BEGIN Recorded information

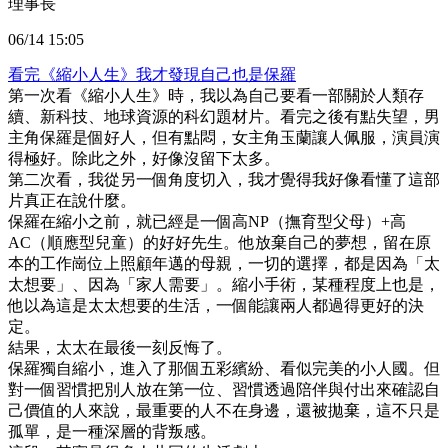
理事長
06/14 15:05
看完《縮小人生》我才發現自己也是保羅
第一次看《縮小人生》時，我以為自己要看一部關於人類存
續、新科技、地球資源的科幻題材片。看完之後有點失望，男
主角保羅是個好人，但有點悶，女主角玉蘭讓人佩服，演員演
得極好。除此之外，好像沒留下太多。
第二次看，我從另一個角度切入，我才覺得我好像看懂了這部
片真正在說什麼。
保羅在縮小之前，就已經是一個高NP（撫育型父母）+高
AC（順應型兒童）的好好先生。他放棄自己的夢想，留在原
本的工作崗位上照顧年邁的母親，一切的選擇，都是因為「太
太想要」、因為「家人需要」。縮小手術，某種程度上也是，
他以為這是太太想要的生活，一個能讓兩人都過得更好的決
定。
結果，太太在最後一刻反悔了。
保羅獨自縮小，進入了那個五彩繽紛、看似完美的小人國。但
對一個習慣把別人放在第一位、習慣透過陪伴與付出來確認自
己價值的人來說，最重要的人不在身邊，還被拋棄，這不只是
孤單，是一種深層的背叛感。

END Recorded information

Task requirements: Where does the string "縮小人生" occur in the data above? Copy every line that holds it.

Your solution:
看完《縮小人生》我才發現自己也是保羅
第一次看《縮小人生》時，我以為自己要看一部關於人類存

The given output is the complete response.